In alcuni casi, imperatori particolarmente crudeli mandavano a morte degli uomini solo per un loro capriccio: sappiamo che Claudio ordinò ad un funzionario di scendere nell’arena così come era (in toga), e che Caligola inviò ad bestias tutti gli ospiti di una prigione solo perché mancava la carne per gli animali.

Vi era anche una minoranza di uomini liberi che – a partire dal primo secolo d.C. – intraprendeva la carriera dell’arena come professione. Per il cittadino romano, peraltro, la sottomissione spontanea di un uomo libero al lanista, il padrone del ludus, era considerata una azione tra le più riprovevoli. Il cittadino che rinunciava al suo stato di libertà e diveniva – per il periodo della ferma – uno schiavo, era pertanto annoverato nella categoria giuridica degli infames, ovvero dei paria.

Ai tempi della repubblica una tale abiezione era inconcepibile, ma più tardi questo atteggiamento mutò, quando persino alcuni imperatori si presentarono nell’arena per soddisfare la loro vanità. Caligola partecipò ai giochi come essedarius (conducente di carri) e come gladiatore, ed anche Commodo si cimentò nell’arena parecchie volte.
Nonostante la riprovazione sociale, gli uomini liberi intraprendevano la carriera del gladiatore per il gusto del pericolo o per amore delle armi, o perché erano rovinati finanziariamente ed avevano necessità della somma che veniva loro data al momento dell’arruolamento, sperando di raddrizzare le proprie sorti tramite una carriera fortunata.
La legge prevedeva che i liberi cittadini potessero arruolarsi solo dopo una formale dichiarazione resa davanti al tribunus plebis, ma questa regola, che garantiva contro le decisioni impulsive, divenne più tardi una semplice formalità.
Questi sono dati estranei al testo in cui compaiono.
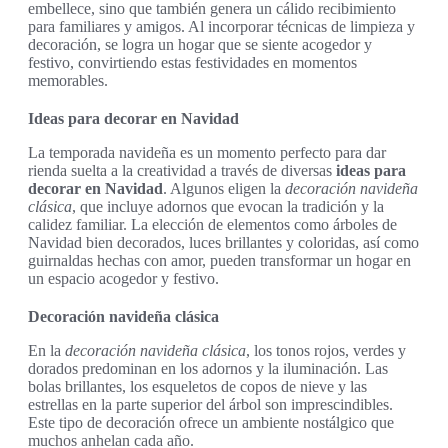
embellece, sino que también genera un cálido recibimiento
para familiares y amigos. Al incorporar técnicas de limpieza y
decoración, se logra un hogar que se siente acogedor y
festivo, convirtiendo estas festividades en momentos
memorables.
Ideas para decorar en Navidad
La temporada navideña es un momento perfecto para dar
rienda suelta a la creatividad a través de diversas
ideas para
decorar en Navidad
. Algunos eligen la
decoración navideña
clásica
, que incluye adornos que evocan la tradición y la
calidez familiar. La elección de elementos como árboles de
Navidad bien decorados, luces brillantes y coloridas, así como
guirnaldas hechas con amor, pueden transformar un hogar en
un espacio acogedor y festivo.
Decoración navideña clásica
En la
decoración navideña clásica
, los tonos rojos, verdes y
dorados predominan en los adornos y la iluminación. Las
bolas brillantes, los esqueletos de copos de nieve y las
estrellas en la parte superior del árbol son imprescindibles.
Este tipo de decoración ofrece un ambiente nostálgico que
muchos anhelan cada año.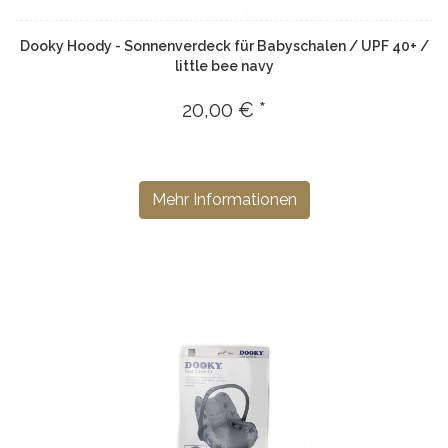
Dooky Hoody - Sonnenverdeck für Babyschalen / UPF 40+ /
little bee navy
20,00 € *
Mehr Informationen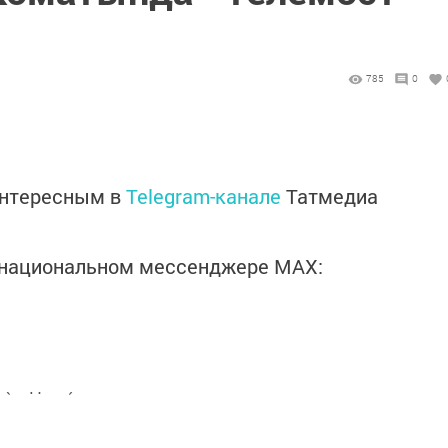
785
0
интересным в
Telegram-канале
Татмедиа
в национальном мессенджере MАХ: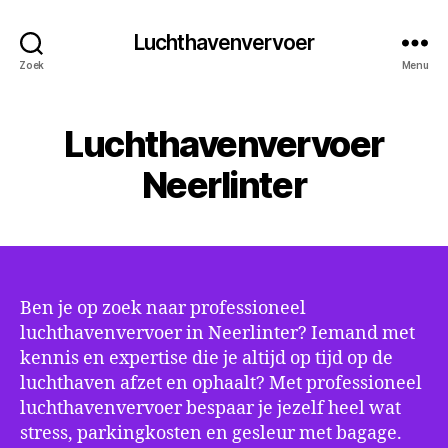
Luchthavenvervoer
Zoek
Menu
Luchthavenvervoer
Neerlinter
Ben je op zoek naar professioneel
luchthavenvervoer in Neerlinter? Iemand met
kennis en expertise die je altijd op tijd op de
luchthaven afzet en ophaalt? Met professioneel
luchthavenvervoer bespaar je jezelf heel wat
stress, parkingkosten en gesleur met bagage.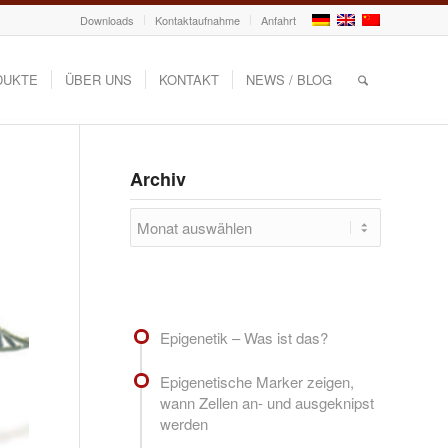
Downloads
Kontaktaufnahme
Anfahrt
DUKTE
ÜBER UNS
KONTAKT
NEWS / BLOG
Archiv
Epigenetik – Was ist das?
Epigenetische Marker zeigen,
wann Zellen an- und ausgeknipst
werden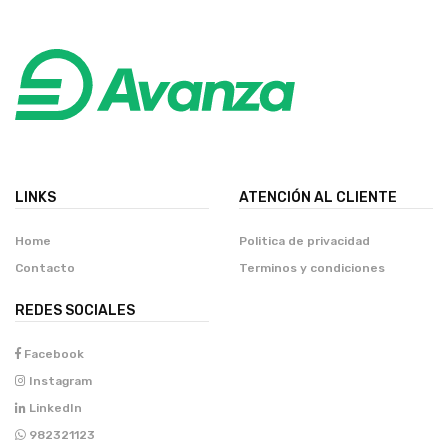
LINKS
ATENCIÓN AL CLIENTE
Home
Politica de privacidad
Contacto
Terminos y condiciones
REDES SOCIALES
Facebook
Instagram
LinkedIn
982321123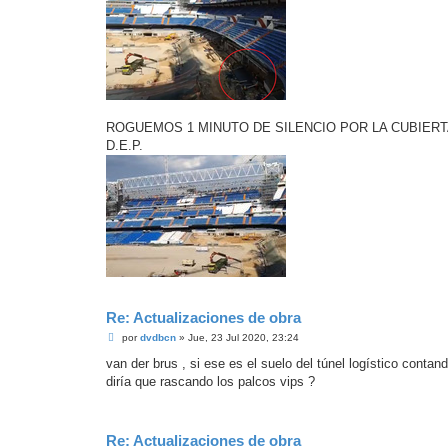
ROGUEMOS 1 MINUTO DE SILENCIO POR LA CUBIERT
D.E.P.
Re: Actualizaciones de obra
M
por
dvdbcn
»
Jue, 23 Jul 2020, 23:24
e
n
van der brus , si ese es el suelo del túnel logístico conta
s
diría que rascando los palcos vips ?
a
j
e
Re: Actualizaciones de obra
I gladiatori iniziavano la carriera sottomettendosi (o essendo venduti) al lanista. L’attività del lanista era ufficialmente considerata nel mondo romano una delle più vili (persino al di sotto dei lenoni, degli attori e dei macellai).
Egli aveva diritto di vita e di morte sui gladiatori, i quali dovevano prestare un giuramento con il quale si impegnavano alla completa sottomissione per essere accettati nella scuola.
Il gladiatore giurava di “sopportare la frusta, il marchio e la morte per spada”; queste terribili punizioni erano previste per soffocare ogni accenno di ribellione e per condizionare le menti dei combattenti affinché si convincessero che l’unica loro speranza di salvezza era sopportare ogni prova. La preparazione durava anni, poiché il pubblico era divenuto assai esigente, e solo dopo aver terminato questo periodo il gladiatore era pronto ad entrare nell’arena.